Work order |
You are asked to copy the entire listing exactly, apart from its pictures.

Source material |

..........

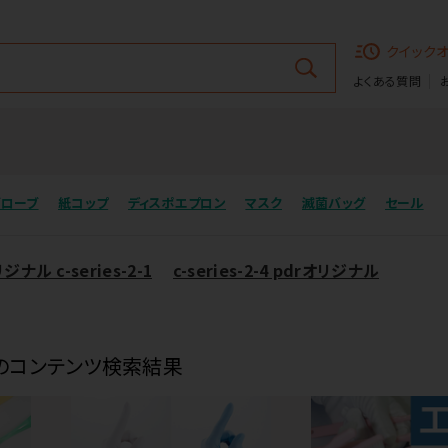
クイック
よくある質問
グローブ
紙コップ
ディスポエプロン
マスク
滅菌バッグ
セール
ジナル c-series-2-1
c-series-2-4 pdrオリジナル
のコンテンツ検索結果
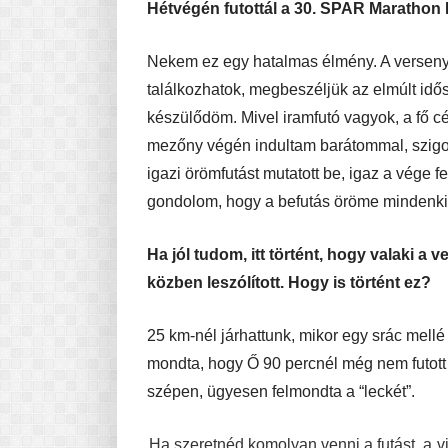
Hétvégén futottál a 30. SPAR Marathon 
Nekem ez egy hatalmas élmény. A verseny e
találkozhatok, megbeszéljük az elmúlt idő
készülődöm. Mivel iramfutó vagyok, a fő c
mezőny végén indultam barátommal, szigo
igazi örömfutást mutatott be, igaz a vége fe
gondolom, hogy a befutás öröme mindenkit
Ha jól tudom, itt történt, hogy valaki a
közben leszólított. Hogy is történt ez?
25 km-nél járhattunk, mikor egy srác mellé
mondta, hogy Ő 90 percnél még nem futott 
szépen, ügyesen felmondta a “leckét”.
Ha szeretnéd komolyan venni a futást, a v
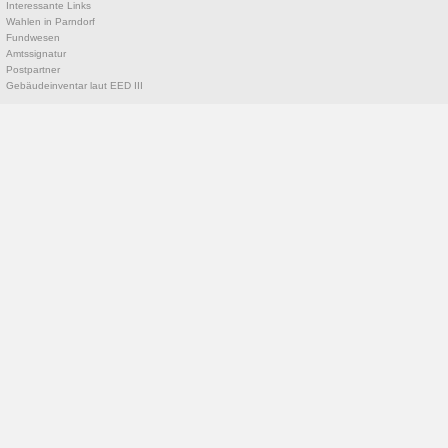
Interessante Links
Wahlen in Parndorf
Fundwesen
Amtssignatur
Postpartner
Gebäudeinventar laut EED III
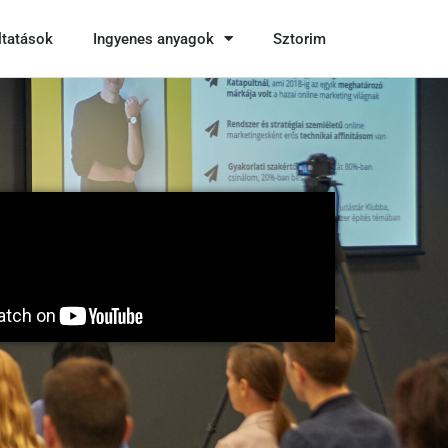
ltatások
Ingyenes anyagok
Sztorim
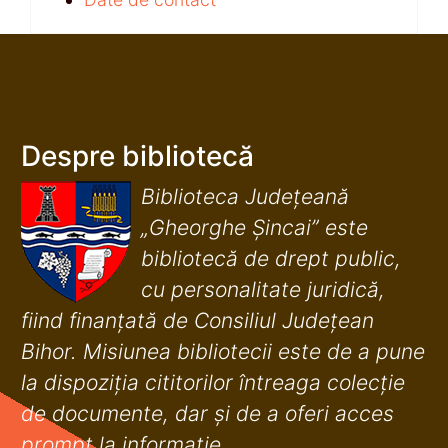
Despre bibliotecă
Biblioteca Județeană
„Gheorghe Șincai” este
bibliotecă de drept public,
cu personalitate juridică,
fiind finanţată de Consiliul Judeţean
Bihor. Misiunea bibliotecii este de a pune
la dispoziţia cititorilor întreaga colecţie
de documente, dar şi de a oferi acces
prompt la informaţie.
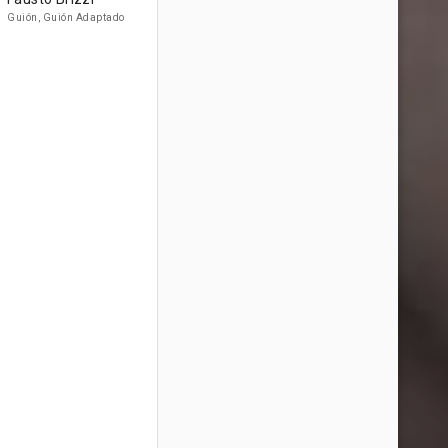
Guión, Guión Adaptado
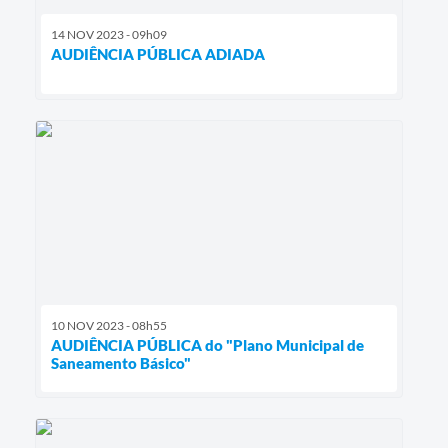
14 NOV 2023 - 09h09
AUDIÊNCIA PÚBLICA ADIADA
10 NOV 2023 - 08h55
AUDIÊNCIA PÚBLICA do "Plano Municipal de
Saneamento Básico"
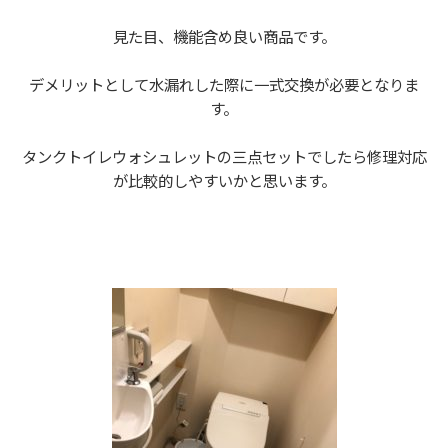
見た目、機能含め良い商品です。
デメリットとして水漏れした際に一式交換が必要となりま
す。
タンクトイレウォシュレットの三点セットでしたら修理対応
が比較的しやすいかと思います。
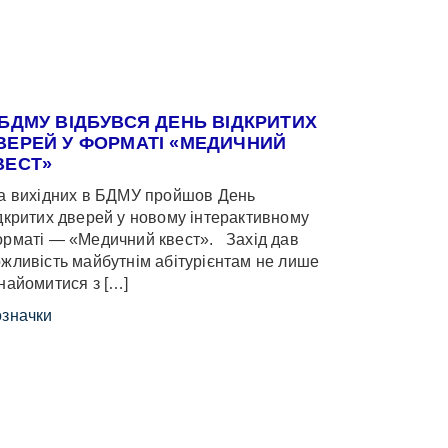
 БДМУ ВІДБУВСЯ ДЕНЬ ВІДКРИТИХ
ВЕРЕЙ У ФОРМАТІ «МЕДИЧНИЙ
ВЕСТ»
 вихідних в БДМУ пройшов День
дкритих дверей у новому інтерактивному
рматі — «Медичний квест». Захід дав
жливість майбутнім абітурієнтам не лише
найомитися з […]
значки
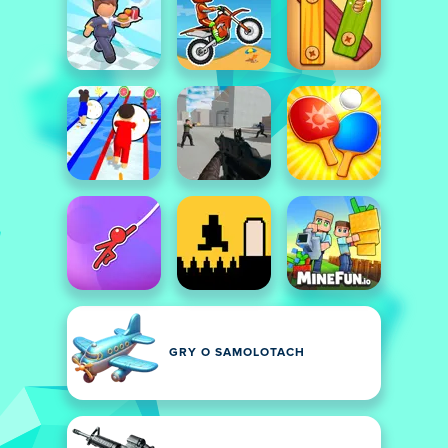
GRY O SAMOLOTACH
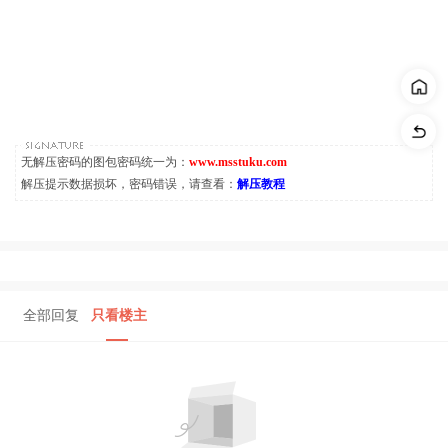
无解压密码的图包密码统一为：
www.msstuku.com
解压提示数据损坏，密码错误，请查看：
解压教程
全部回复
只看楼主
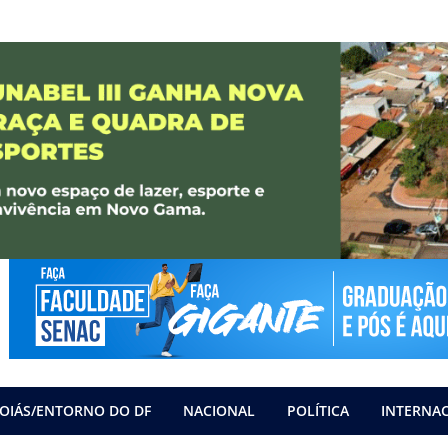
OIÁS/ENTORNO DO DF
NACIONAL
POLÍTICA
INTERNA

..........

Response for this exercise |
クイック
よくある質問
グローブ
紙コップ
ディスポエプロン
マスク
滅菌バッグ
セール
ジナル c-series-2-1
c-series-2-4 pdrオリジナル
のコンテンツ検索結果
Hétvégén futottál a 30. SPAR Marathon 
Nekem ez egy hatalmas élmény. A verseny e
találkozhatok, megbeszéljük az elmúlt idő
készülődöm. Mivel iramfutó vagyok, a fő c
mezőny végén indultam barátommal, szigo
igazi örömfutást mutatott be, igaz a vége fe
gondolom, hogy a befutás öröme mindenkit
Ha jól tudom, itt történt, hogy valaki a
közben leszólított. Hogy is történt ez?
25 km-nél járhattunk, mikor egy srác mellé
mondta, hogy Ő 90 percnél még nem futott 
szépen, ügyesen felmondta a “leckét”.
Ha szeretnéd komolyan venni a futást, a v
Interessante Links
Wahlen in Parndorf
Fundwesen
Amtssignatur
Postpartner
Gebäudeinventar laut EED III
ltatások
Ingyenes anyagok
Sztorim
Despre bibliotecă
Biblioteca Județeană
„Gheorghe Șincai” este
bibliotecă de drept public,
cu personalitate juridică,
fiind finanţată de Consiliul Judeţean
Bihor. Misiunea bibliotecii este de a pune
la dispoziţia cititorilor întreaga colecţie
de documente, dar şi de a oferi acces
prompt la informaţie.
Guión, Guión Adaptado
14 NOV 2023 - 09h09
AUDIÊNCIA PÚBLICA ADIADA
10 NOV 2023 - 08h55
AUDIÊNCIA PÚBLICA do "Plano Municipal de
Saneamento Básico"
見た目、機能含め良い商品です。
デメリットとして水漏れした際に一式交換が必要となりま
す。
タンクトイレウォシュレットの三点セットでしたら修理対応
が比較的しやすいかと思います。
 БДМУ ВІДБУВСЯ ДЕНЬ ВІДКРИТИХ
ВЕРЕЙ У ФОРМАТІ «МЕДИЧНИЙ
ВЕСТ»
 вихідних в БДМУ пройшов День
дкритих дверей у новому інтерактивному
рматі — «Медичний квест». Захід дав
жливість майбутнім абітурієнтам не лише
найомитися з […]
значки
GRY O SAMOLOTACH
无解压密码的图包密码统一为：
www.msstuku.com
解压提示数据损坏，密码错误，请查看：
解压教程
全部回复
只看楼主
OIÁS/ENTORNO DO DF
NACIONAL
POLÍTICA
INTERNA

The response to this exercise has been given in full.